My four messages are:
- an inclusive society means that all children can become all that they can be;
- an inclusive society seeks to eliminate child poverty;
- income inequality has the potential to erode inclusion;
- public policy must address many dimensions of inequality.
1. Children can become all that they can be
“Social inclusion” is a slippery term, and it certainly does not have a distinct meaning in the social sciences in a way that at least I, as an economist, would feel comfortable drawing implications for public policy.
It helps me to reflect on another term that is sometimes also used to frame public policy: “assimilation”.
For example, assimilation is used in some countries to refer to policies addressed to immigrants. It frames policy discourse in a way that leads to a focus on the shortcomings of migrants. There is a sense of a clear and distinct “mainstream” to society, or to the economy, and migrants are lacking in the skills, language, or even in the attitudes, religion, and culture necessary to fit into this mainstream. They need to change.
This is overtly clear in the way that some extreme groups argue against the very presence of migrants, or accommodations toward them. If this perspective rubs many of us the wrong way it is because at some level we recoil from the underlying assumption of “assimilation”: that the mainstream is clear, fixed, socially preferred; that the task for groups defined as the “other”—be they migrants, those with low-income or without work, those with physical or mental disabilities, or those of colour—is to adjust, to adapt, to assimilate, and indeed to ultimately identify with that mainstream.
It surely does not take much second thought to recognize that barriers to assimilation may be structural, reflecting overt discrimination in access to fundamental resources that are the basis for full participation in society: access to education, health care, income security, and even to jobs for which migrants may well be perfectly qualified but never hired because of skin colour, accent, or simply the spelling of their last names.

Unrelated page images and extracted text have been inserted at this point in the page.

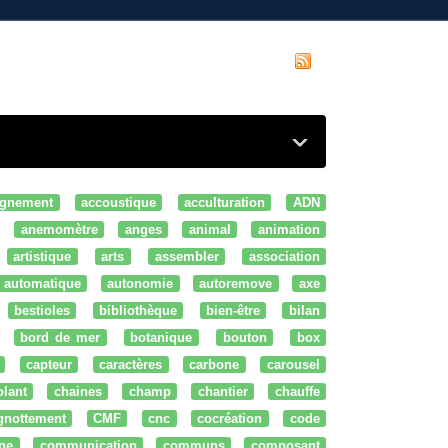
gnement
accoustique
acculturation
ADN
anemomètre
anges
animal
animation
artistique
arts
assembler
association
automatique
autonomie
autoremove
axe
bestioles
bibliothèque
bien-être
bilan
bord de mer
botanique
bouton
box
capteur
caractères
carbone
carousel
olant
chaines
champ
chantier
chauffe
ignottement
CMF
cnc
cocréation
code
ne
communication
communs
composant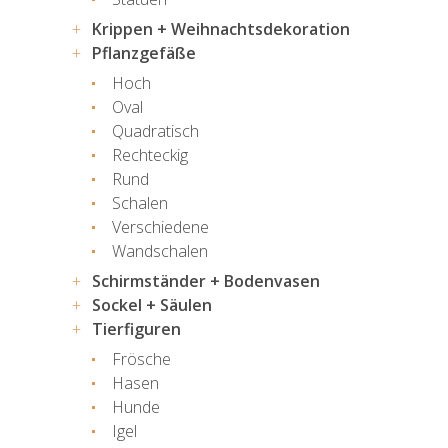
Krippen + Weihnachtsdekoration
Pflanzgefäße
Hoch
Oval
Quadratisch
Rechteckig
Rund
Schalen
Verschiedene
Wandschalen
Schirmständer + Bodenvasen
Sockel + Säulen
Tierfiguren
Frösche
Hasen
Hunde
Igel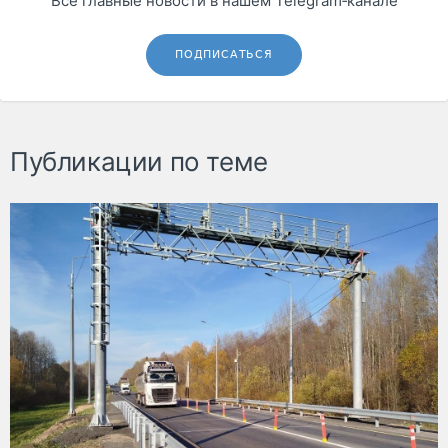
Все главные новости в нашем Telegram‑канале
ПОДПИСАТЬСЯ
Публикации по теме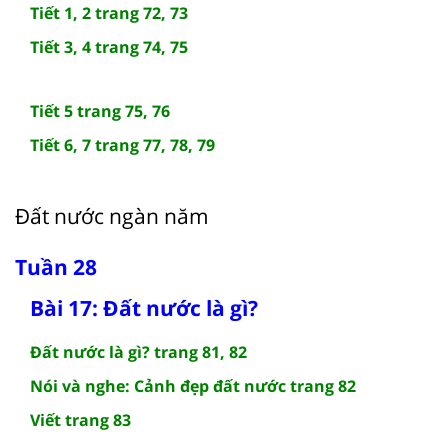
Tiết 1, 2 trang 72, 73
Tiết 3, 4 trang 74, 75
Tiết 5 trang 75, 76
Tiết 6, 7 trang 77, 78, 79
Đất nước ngàn năm
Tuần 28
Bài 17: Đất nước là gì?
Đất nước là gì? trang 81, 82
Nói và nghe: Cảnh đẹp đất nước trang 82
Viết trang 83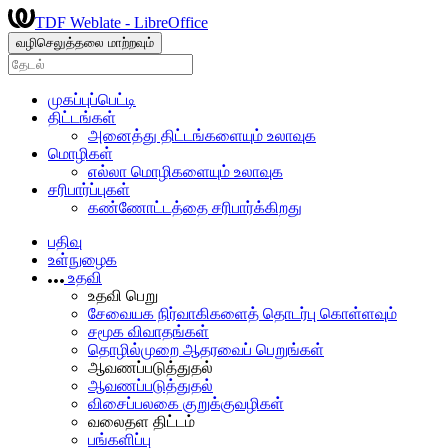
TDF Weblate - LibreOffice
வழிசெலுத்தலை மாற்றவும்
முகப்புப்பெட்டி
திட்டங்கள்
அனைத்து திட்டங்களையும் உலாவுக
மொழிகள்
எல்லா மொழிகளையும் உலாவுக
சரிபார்ப்புகள்
கண்ணோட்டத்தை சரிபார்க்கிறது
பதிவு
உள்நுழைக
உதவி
உதவி பெறு
சேவையக நிர்வாகிகளைத் தொடர்பு கொள்ளவும்
சமூக விவாதங்கள்
தொழில்முறை ஆதரவைப் பெறுங்கள்
ஆவணப்படுத்துதல்
ஆவணப்படுத்துதல்
விசைப்பலகை குறுக்குவழிகள்
வலைதள திட்டம்
பங்களிப்பு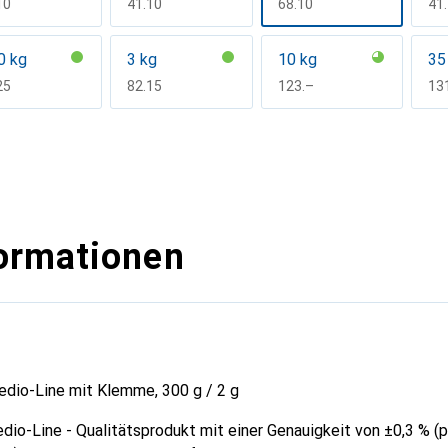
F
10
CHF
41.10
CHF
68.10
CH
41
0 kg
3 kg
10 kg
35
F
25
CHF
82.15
CHF
123.–
CH
13
ormationen
dio-Line mit Klemme, 300 g / 2 g
dio-Line - Qualitätsprodukt mit einer Genauigkeit von ±0,3 % (p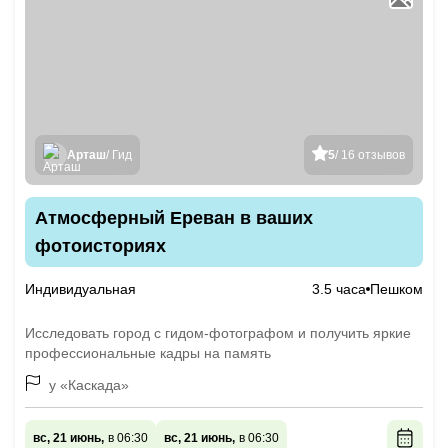
Арташ
/ Гид
5
/ 16 отзывов
Атмосферный Ереван в ваших
фотоисториях
Индивидуальная
3.5 часа
Пешком
Исследовать город с гидом-фотографом и получить яркие
профессиональные кадры на память
у «Каскада»
вс, 21 июнь,
в 06:30
вс, 21 июнь,
в 06:30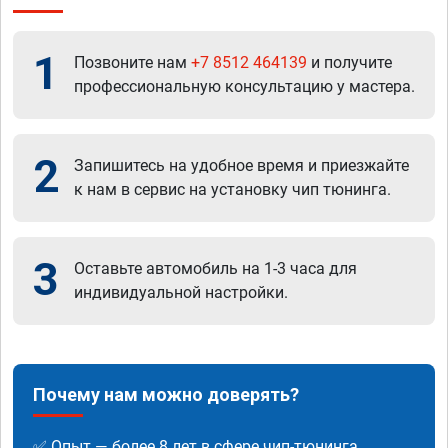
1
Позвоните нам
+7 8512 464139
и получите
профессиональную консультацию у мастера.
2
Запишитесь на удобное время и приезжайте
к нам в сервис на установку чип тюнинга.
3
Оставьте автомобиль на 1-3 часа для
индивидуальной настройки.
Почему нам можно доверять?
✅ Опыт — более 8 лет в сфере чип-тюнинга.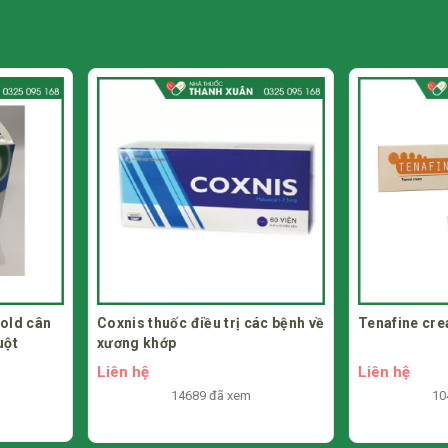
 các bệnh về
Tenafine cream điều trị nấm da
Babygaz gi
Liên hệ
Liên hệ
m
10493 đã xem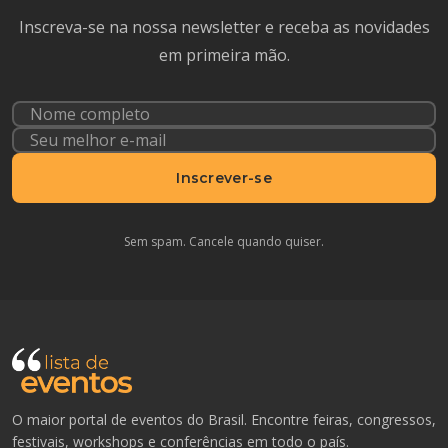
Inscreva-se na nossa newsletter e receba as novidades
em primeira mão.
Inscrever-se
Sem spam. Cancele quando quiser.
O maior portal de eventos do Brasil. Encontre feiras, congressos,
festivais, workshops e conferências em todo o país.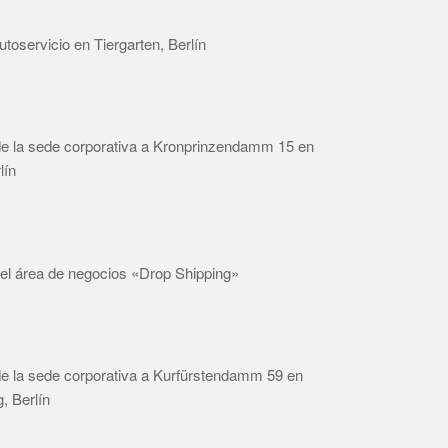
utoservicio en Tiergarten, Berlín
e la sede corporativa a Kronprinzendamm 15 en
lín
del área de negocios «Drop Shipping»
e la sede corporativa a Kurfürstendamm 59 en
, Berlín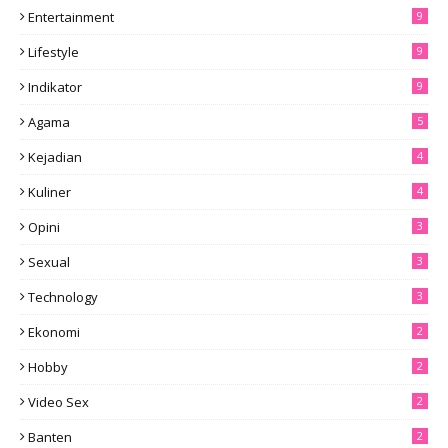
Entertainment
9
Lifestyle
9
Indikator
9
Agama
5
Kejadian
4
Kuliner
4
Opini
3
Sexual
3
Technology
3
Ekonomi
2
Hobby
2
Video Sex
2
Banten
2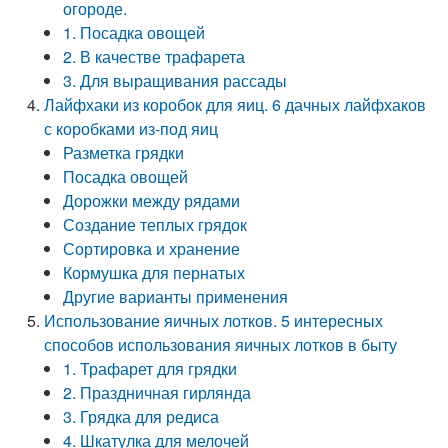
огороде.
1. Посадка овощей
2. В качестве трафарета
3. Для выращивания рассады
Лайфхаки из коробок для яиц. 6 дачных лайфхаков
с коробками из-под яиц
Разметка грядки
Посадка овощей
Дорожки между рядами
Создание теплых грядок
Сортировка и хранение
Кормушка для пернатых
Другие варианты применения
Использование яичных лотков. 5 интересных
способов использования яичных лотков в быту
1. Трафарет для грядки
2. Праздничная гирлянда
3. Грядка для редиса
4. Шкатулка для мелочей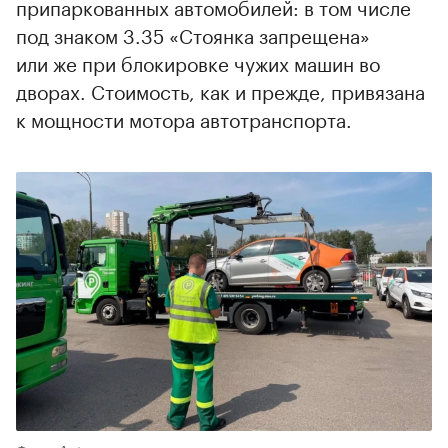
припаркованных автомобилей: в том числе
под знаком 3.35 «Стоянка запрещена»
или же при блокировке чужих машин во
дворах. Стоимость, как и прежде, привязана
к мощности мотора автотранспорта.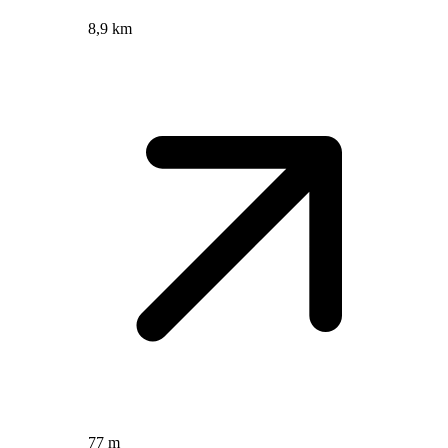
8,9 km
77 m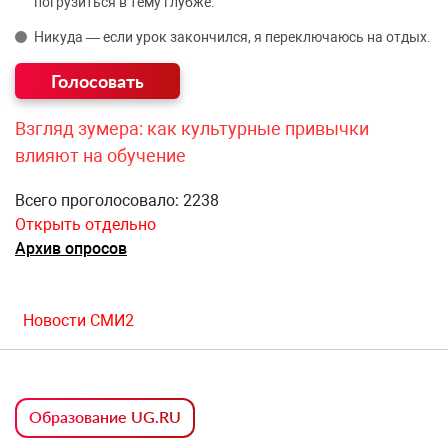
погрузиться в тему глубже.
Никуда — если урок закончился, я переключаюсь на отдых.
Взгляд зумера: как культурные привычки
влияют на обучение
Всего проголосовало: 2238
Открыть отдельно
Архив опросов
Новости СМИ2
Образование UG.RU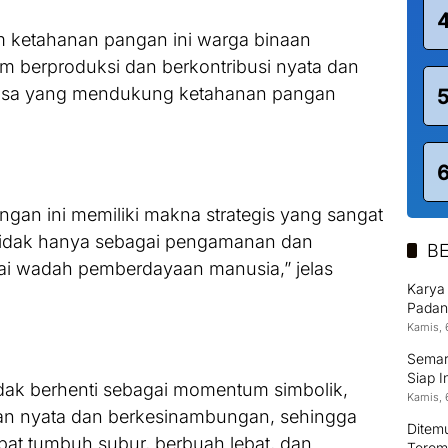
 ketahanan pangan ini warga binaan
am berproduksi dan berkontribusi nyata dan
angsa yang mendukung ketahanan pangan
gan ini memiliki makna strategis yang sangat
 tidak hanya sebagai pengamanan dan
BE
ai wadah pemberdayaan manusia,” jelas
Karya
Padan
Kamis, 
Semara
Siap I
tidak berhenti sebagai momentum simbolik,
Kamis, 
an nyata dan berkesinambungan, sehingga
Ditem
at tumbuh subur, berbuah lebat, dan
Terom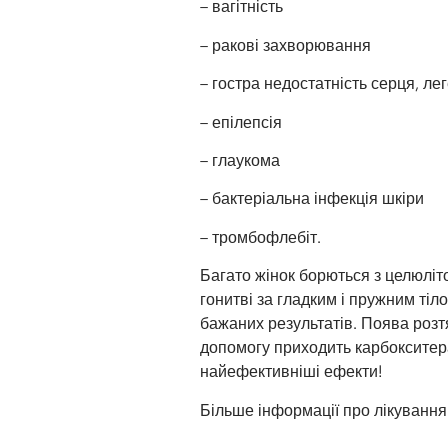
– вагітність
– ракові захворювання
– гостра недостатність серця, ле
– епілепсія
– глаукома
– бактеріальна інфекція шкіри
– тромбофлебіт.
Багато жінок борються з целюліт
гонитві за гладким і пружним тіл
бажаних результатів. Поява розт
допомогу приходить карбокситера
найефективніші ефекти!
Більше інформації про лікуванн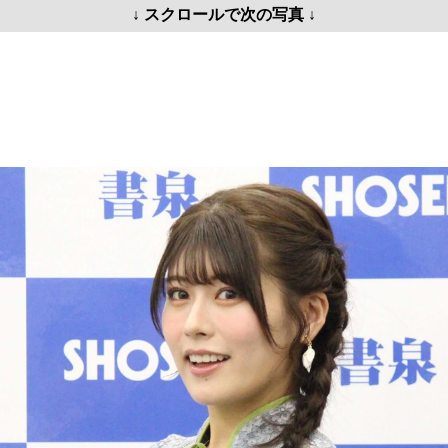
↓ スクロールで次の写真 ↓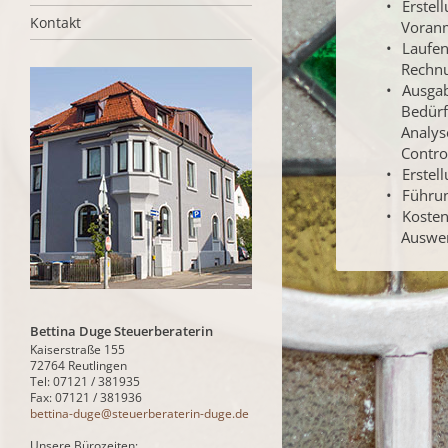
Erstel
Kontakt
Voran
Laufen
Rechnu
Ausgab
Bedürf
Analys
Control
Erstel
Führun
Kosten
Auswe
Bettina Duge Steuerberaterin
Kaiserstraße 155
72764 Reutlingen
Tel: 07121 / 381935
Fax: 07121 / 381936
bettina-duge@steuerberaterin-duge.de
Unsere Bürozeiten: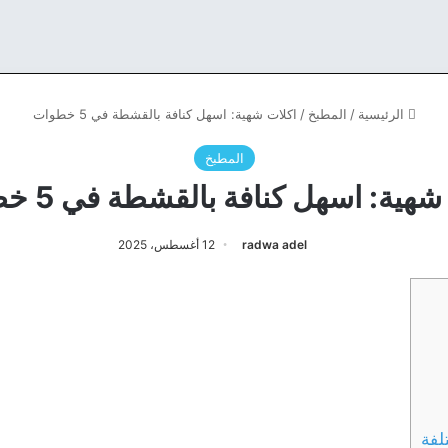
الرئيسية
/
المطبخ
/
اكلات شهية: اسهل كنافة بالقشطة في 5 خطوات
المطبخ
هية: اسهل كنافة بالقشطة في 5 خطوات
radwa adel
12 أغسطس، 2025
لفة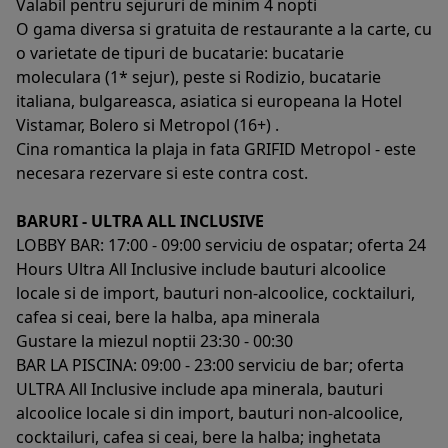
Valabil pentru sejururi de minim 4 nopti
O gama diversa si gratuita de restaurante a la carte, cu
o varietate de tipuri de bucatarie: bucatarie
moleculara (1* sejur), peste si Rodizio, bucatarie
italiana, bulgareasca, asiatica si europeana la Hotel
Vistamar, Bolero si Metropol (16+) .
Cina romantica la plaja in fata GRIFID Metropol - este
necesara rezervare si este contra cost.
BARURI - ULTRA ALL INCLUSIVE
LOBBY BAR: 17:00 - 09:00 serviciu de ospatar; oferta 24
Hours Ultra All Inclusive include bauturi alcoolice
locale si de import, bauturi non-alcoolice, cocktailuri,
cafea si ceai, bere la halba, apa minerala
Gustare la miezul noptii 23:30 - 00:30
BAR LA PISCINA: 09:00 - 23:00 serviciu de bar; oferta
ULTRA All Inclusive include apa minerala, bauturi
alcoolice locale si din import, bauturi non-alcoolice,
cocktailuri, cafea si ceai, bere la halba; inghetata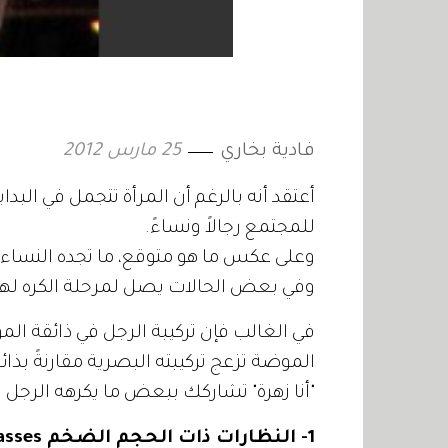
فادية بخاري
25 مارس 2012
أعتقد أنه بالرغم أن المرأة تتجمل في البداية
للمجتمع رجالاً ونساءً.
وعلى عكس ما هو متوقع، ما تجده النساء ج
وفي بعض الحالات يصل لمرحلة الكره له
في الغالب فإن تركيبة الرجل في ذائقة ال
الموضة تزعج تركيبته البصرية مقارنةً بذائق
"أنا زهرة" تشاركك ببعض ما يكرهه الرجل ف
1- النظارات ذات الحجم الضخم Oversize Sunglasses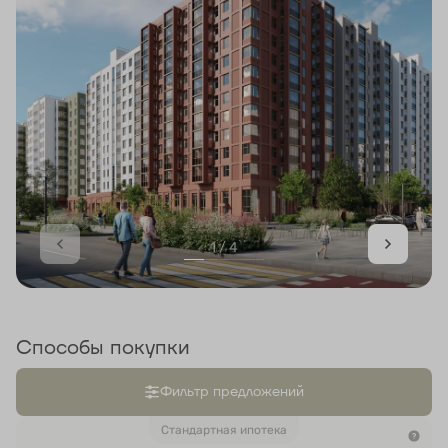
1 / 4
Способы покупки
Фильтр предложений
Стандартная ипотека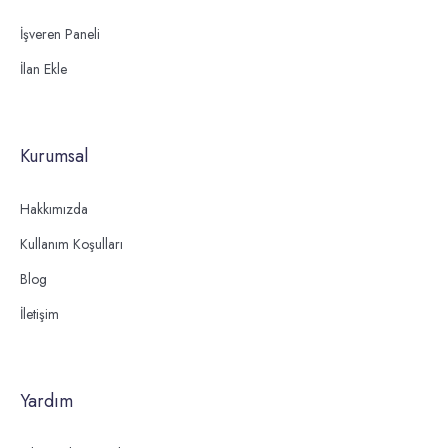
İşveren Paneli
İlan Ekle
Kurumsal
Hakkımızda
Kullanım Koşulları
Blog
İletişim
Yardım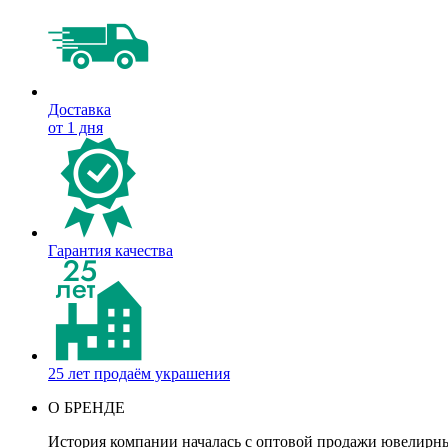
Доставка
от 1 дня
Гарантия качества
25 лет продаём украшения
О БРЕНДЕ
История компании началась с оптовой продажи ювелирных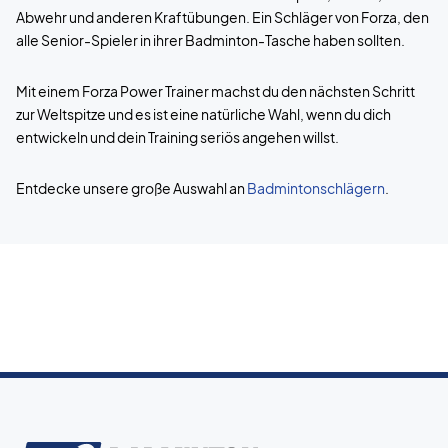
Abwehr und anderen Kraftübungen. Ein Schläger von Forza, den
alle Senior-Spieler in ihrer Badminton-Tasche haben sollten.
Mit einem Forza Power Trainer machst du den nächsten Schritt
zur Weltspitze und es ist eine natürliche Wahl, wenn du dich
entwickeln und dein Training seriös angehen willst.
Entdecke unsere große Auswahl an
Badmintonschlägern
.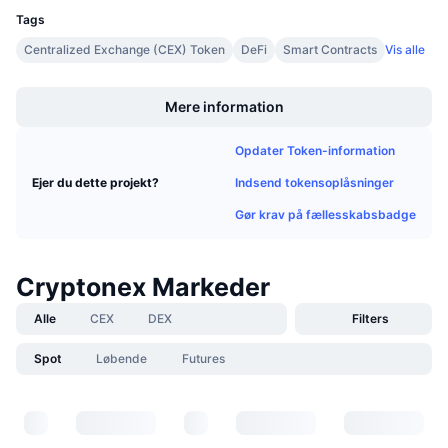
Kommende salg
Tags
Finansieringsrenter
Lær og tjen
Centralized Exchange (CEX) Token
DeFi
Smart Contracts
Vis alle
Boost
Kalendere
Mere information
ICO-kalender
Opdater Token-information
Indsend tokensoplåsninger
Ejer du dette projekt?
Begivenhedskalender
Gør krav på fællesskabsbadge
Cryptonex Markeder
Alle
CEX
DEX
Filters
Spot
Løbende
Futures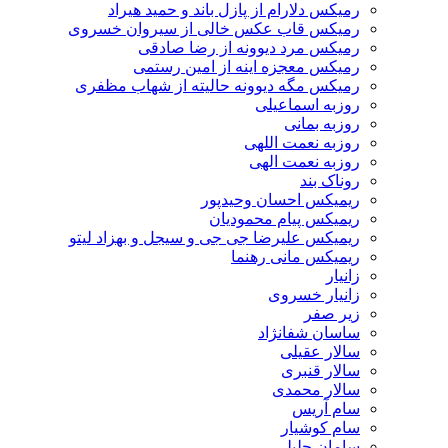
رمیکس دلارام از پازل باند و حمید هیراد
رمیکس قاب عکس خالی از سیروان خسروی
رمیکس مرد دیوونه از رضا صادقی
رمیکس معجزه اینه از امین رستمی
رمیکس مگه دیوونه حالیته از شهاب مظفری
روزبه اسماعیلی
روزبه بمانی
روزبه نعمت اللهی
روزبه نعمت الهی
روناک بند
ریمیکس احسان وحیدپور
ریمیکس پیام محمودیان
ریمیکس علیرضا جی جی و سیجل و بهزاد لیتو
ریمیکس مانی رهنما
زانیار
زانیار خسروی
زیر صفر
ساسان شفانژاد
سالار عقیلی
سالار قنبری
سالار محمدی
سام آریس
سام کوشیار
سامان جلیلی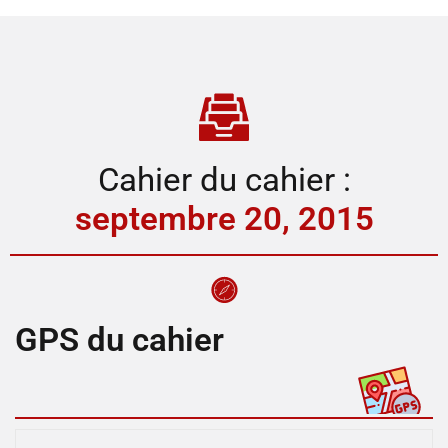
Cahier du cahier :
septembre 20, 2015
GPS du cahier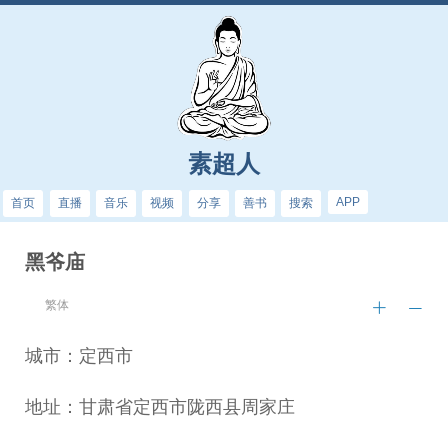
素超人
APP
首页
直播
音乐
视频
分享
善书
搜索
黑爷庙
繁体
城市：定西市
地址：甘肃省定西市陇西县周家庄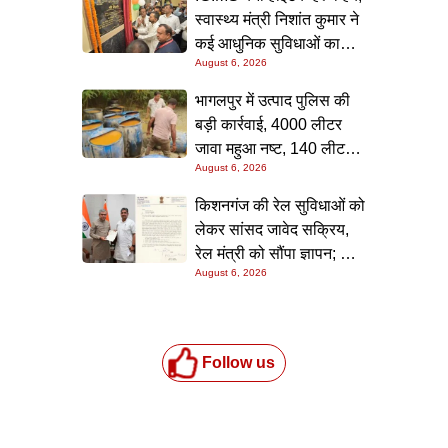
टीम ने रंगे हाथ पकड़ा
स्वास्थ्य मंत्री निशांत कुमार ने
कई आधुनिक सुविधाओं का
August 6, 2026
किया उद्घाटन; गंभीर मरीजों
के इलाज में आएगा बड़ा सुधार
भागलपुर में उत्पाद पुलिस की
बड़ी कार्रवाई, 4000 लीटर
जावा महुआ नष्ट, 140 लीटर
August 6, 2026
चुलाई शराब बरामद; आरोपी
फरार
किशनगंज की रेल सुविधाओं को
लेकर सांसद जावेद सक्रिय,
रेल मंत्री को सौंपा ज्ञापन; दो
August 6, 2026
आरओबी समेत कई मांगें उठाईं
Follow us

In other words, if perspectives like this rub many of us the wrong way it is because we believe there is a reciprocal obligation, something to be negotiated, something reflecting a partnership in the building of society in which all parties are treated with equal respect, and are in turn changed by the relationship.
This has to be at the core of what we mean by “inclusion” if it is to be a helpful framework. Inclusion embodies the idea that identity is something to be continually re-negotiated as successive waves of minority groups enter into conversation with the majority.
So in this way conversation is not just an excellent metaphor for the meaning of inclusion, it is also a vital mechanism to achieve it. It is through conversation that we can respectfully negotiate the terms of a partnership, but at the same time we appreciate conversation for its own sake, are not threatened or dissatisfied by the fact that it is open-ended, indeed this is what reassures and enriches.
But if building an inclusive society through conversation is to be sincere and productive, it has to be done between partners who demonstrate mutual respect, and be capable of freely engaging; partners with a clear sense of others, but also of themselves. It seems to me that this sort of capacity or capability is also at the core of what we mean by “inclusion”.
The idea of capability that I have in mind is rooted in the thinking of Amartya Sen, the Harvard University economist who for a considerable time was based at Cambridge University. Sen argues that we should live in a society in which we all have the freedom to choose the lives that we value. This vision of the social good certainly puts to one side the notion of assimilation, of identifying with a fixed mainstream.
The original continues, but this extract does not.